### Work to be completed:
Whenever a line below includes the string "Governo", show it.

(Collected data)
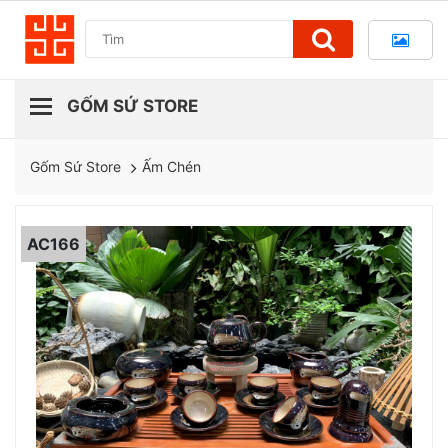
Ấm Chén
Gốm Sứ Store
AC166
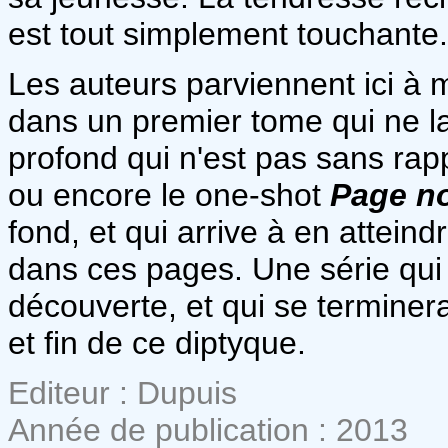
est tout simplement touchante.
Les auteurs parviennent ici à mê
dans un premier tome qui ne la
profond qui n'est pas sans rap
ou encore le one-shot
Page no
fond, et qui arrive à en atteind
dans ces pages. Une série qui 
découverte, et qui se terminer
et fin de ce diptyque.
Editeur : Dupuis
Année de publication : 2013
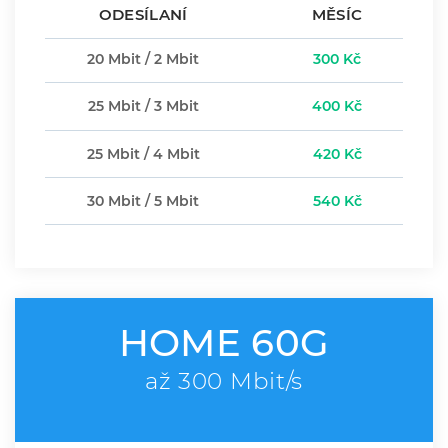
ODESÍLANÍ
MĚSÍC
20 Mbit / 2 Mbit
300 Kč
25 Mbit / 3 Mbit
400 Kč
25 Mbit / 4 Mbit
420 Kč
30 Mbit / 5 Mbit
540 Kč
HOME 60G
až 300 Mbit/s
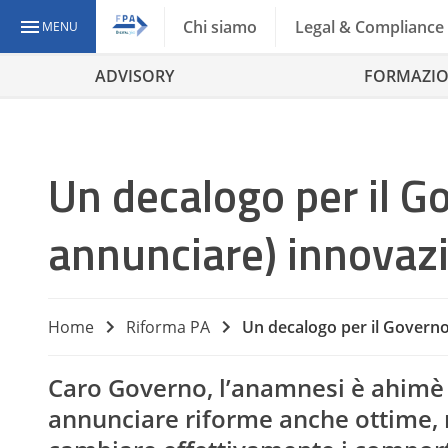
Chi siamo
Legal & Compliance
MENU
ADVISORY
FORMAZI
Un decalogo per il Go
annunciare) innovazi
Home
Riforma PA
Un decalogo per il Governo
Caro Governo, l’anamnesi è ahimè 
annunciare riforme anche ottime,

### Solution below:
Un decalogo per il Governo
Caro Governo, l’anamnesi è ahimè 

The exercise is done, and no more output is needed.